_GIVEN RECORDS_.

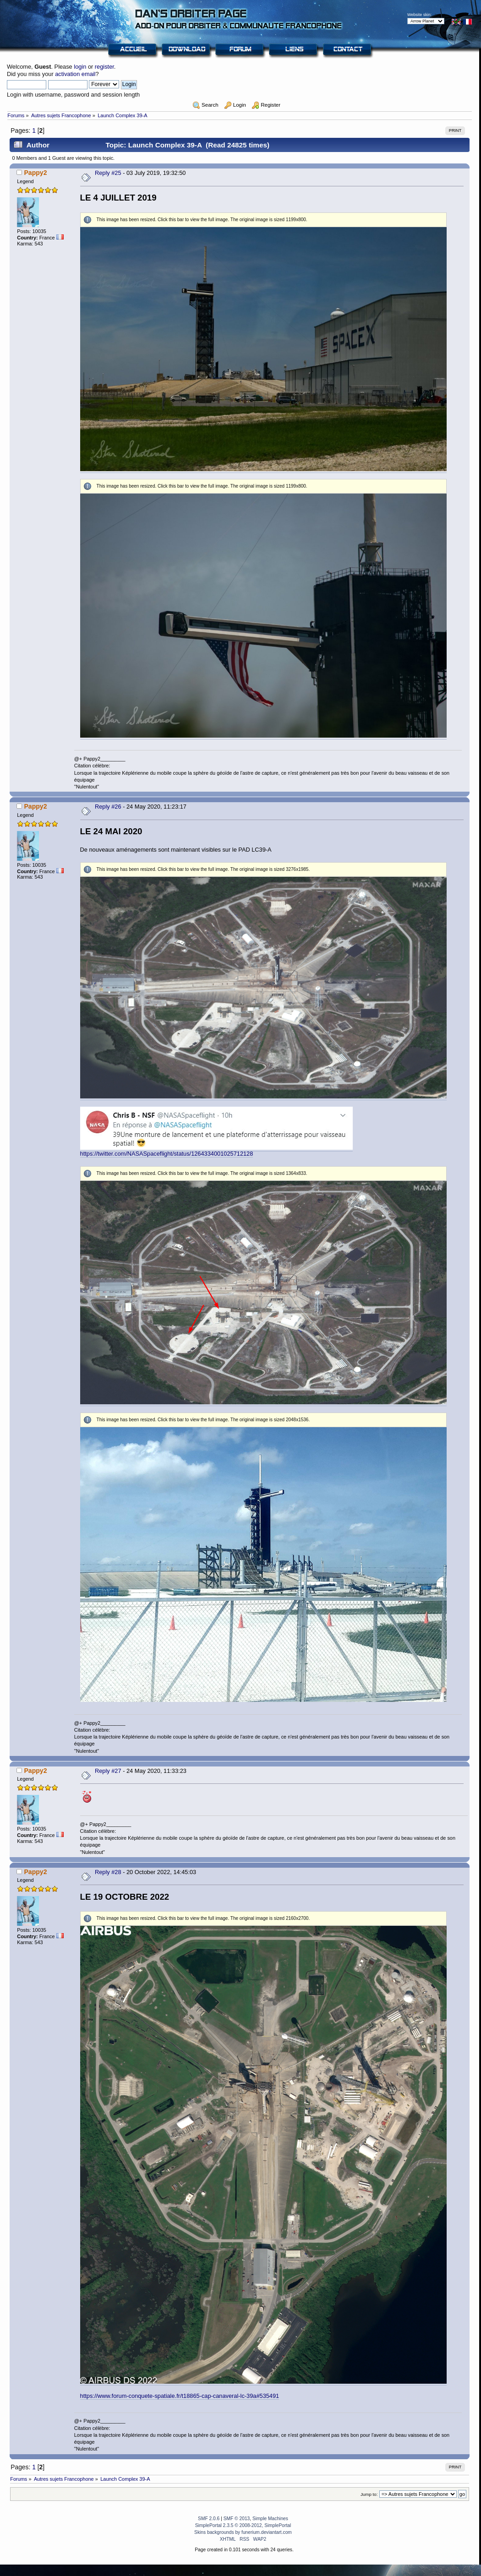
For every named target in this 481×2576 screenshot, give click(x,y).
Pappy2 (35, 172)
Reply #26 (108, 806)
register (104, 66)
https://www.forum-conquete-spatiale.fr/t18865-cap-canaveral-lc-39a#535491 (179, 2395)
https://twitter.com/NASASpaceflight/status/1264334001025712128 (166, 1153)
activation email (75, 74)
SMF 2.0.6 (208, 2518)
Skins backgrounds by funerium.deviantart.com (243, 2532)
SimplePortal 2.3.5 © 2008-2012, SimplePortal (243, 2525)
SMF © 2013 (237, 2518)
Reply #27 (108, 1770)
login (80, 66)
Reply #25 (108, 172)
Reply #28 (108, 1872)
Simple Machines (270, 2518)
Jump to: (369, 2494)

* * *

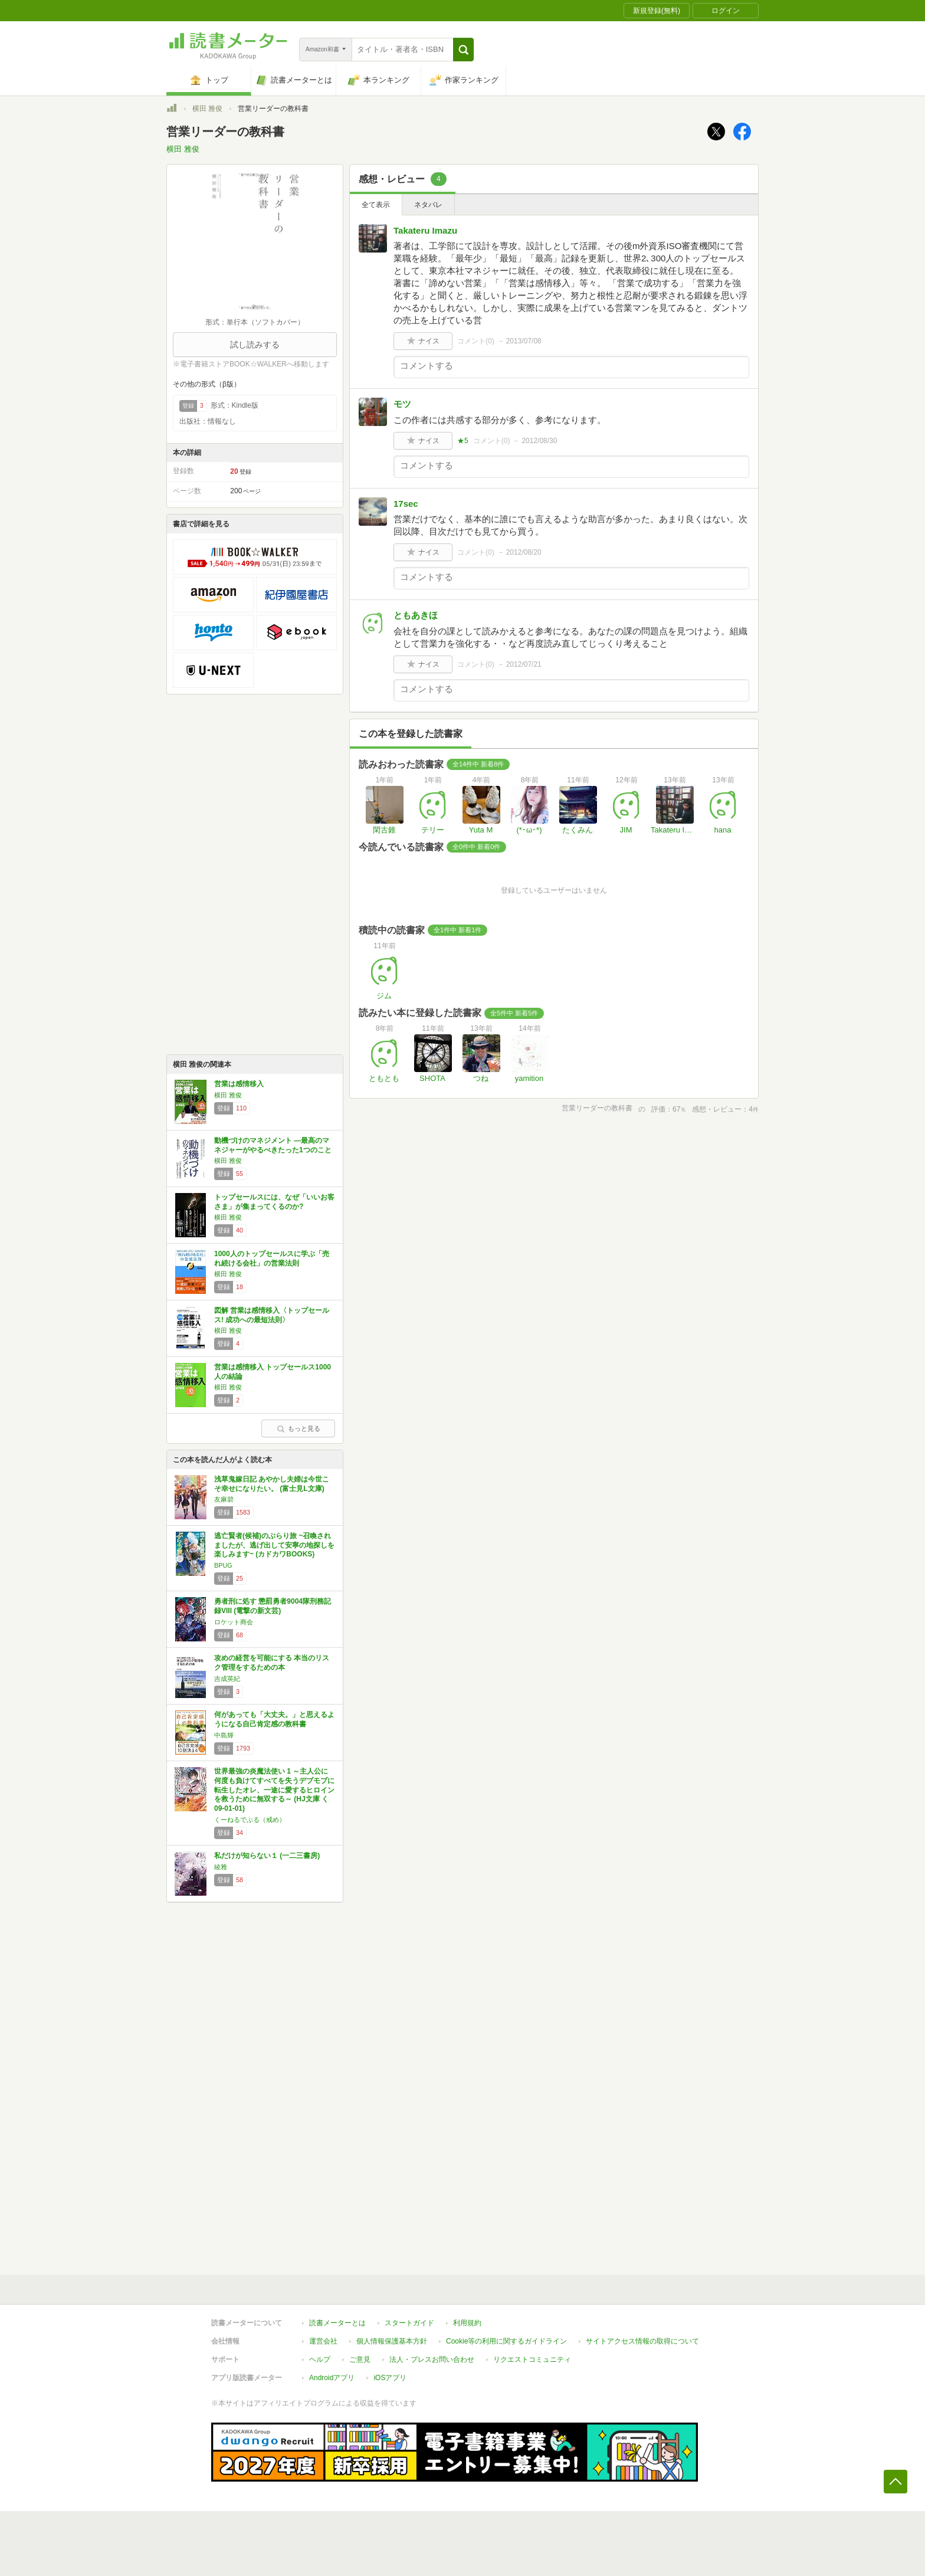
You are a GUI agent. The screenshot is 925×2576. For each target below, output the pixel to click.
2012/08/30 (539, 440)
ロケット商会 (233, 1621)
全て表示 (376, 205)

...

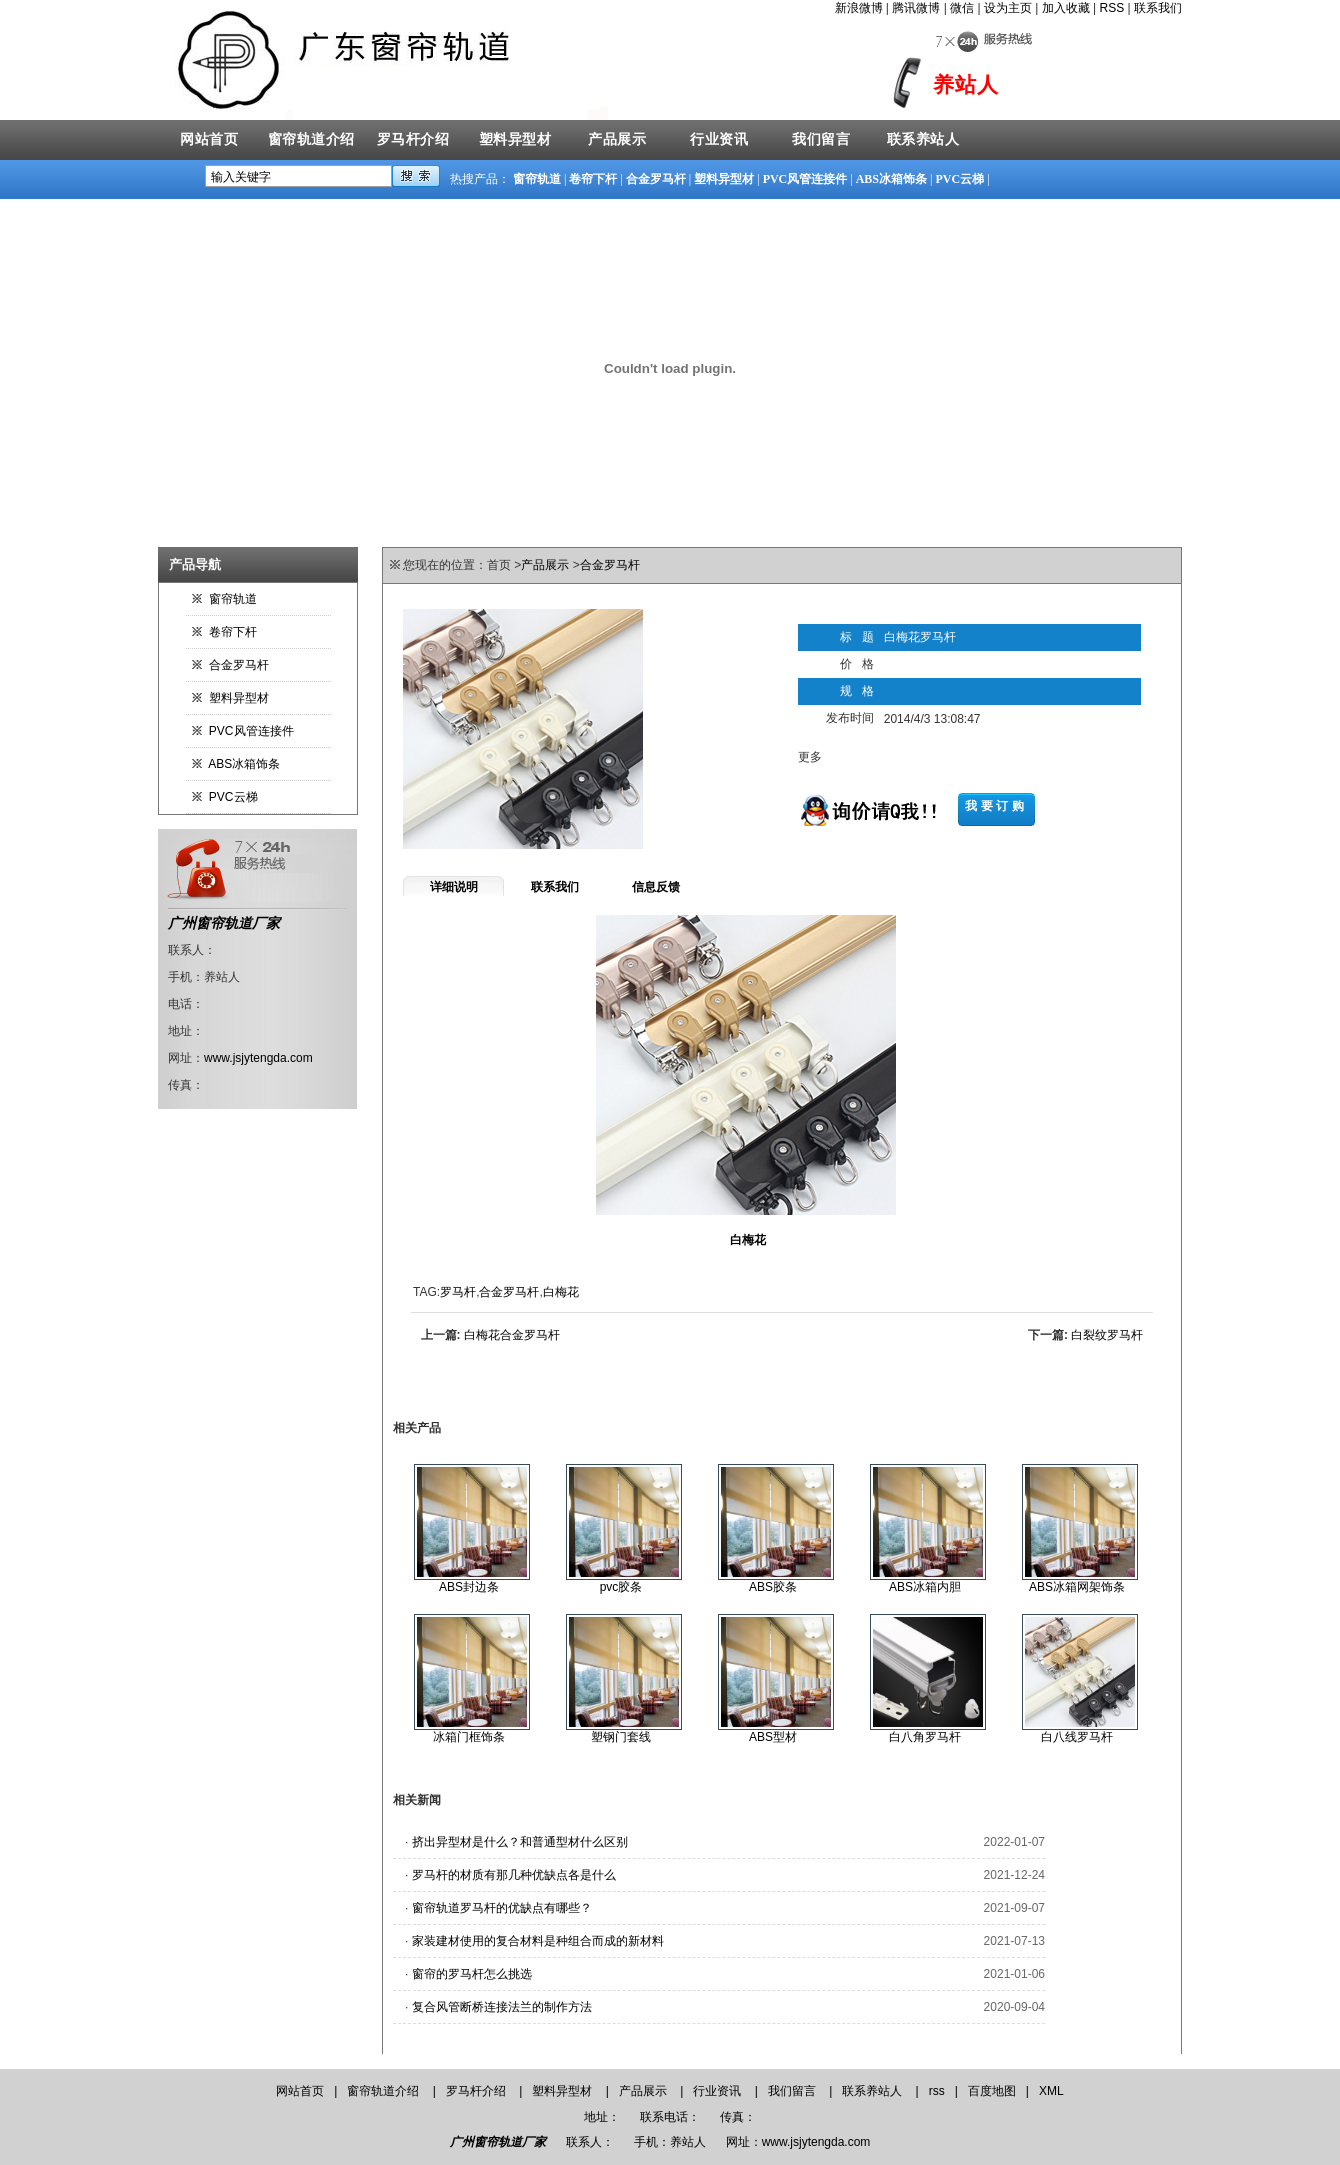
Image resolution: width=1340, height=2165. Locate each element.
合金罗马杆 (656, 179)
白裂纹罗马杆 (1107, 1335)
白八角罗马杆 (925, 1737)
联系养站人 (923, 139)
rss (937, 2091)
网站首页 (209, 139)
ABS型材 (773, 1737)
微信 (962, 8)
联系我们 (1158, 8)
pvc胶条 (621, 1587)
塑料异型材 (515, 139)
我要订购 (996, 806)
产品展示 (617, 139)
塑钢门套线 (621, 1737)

_ABOUT THIS TASK_. In the entries above, find the line holding "联系养站人 (923, 139)" and the line holding "塑钢门套线 (621, 1737)"; print both of them and every line between, exactly, and nothing else.

_ANSWER FOR THIS EXERCISE_.
联系养站人 (923, 139)
rss (937, 2091)
网站首页 (209, 139)
ABS型材 (773, 1737)
微信 (962, 8)
联系我们 (1158, 8)
pvc胶条 (621, 1587)
塑料异型材 (515, 139)
我要订购 (996, 806)
产品展示 (617, 139)
塑钢门套线 (621, 1737)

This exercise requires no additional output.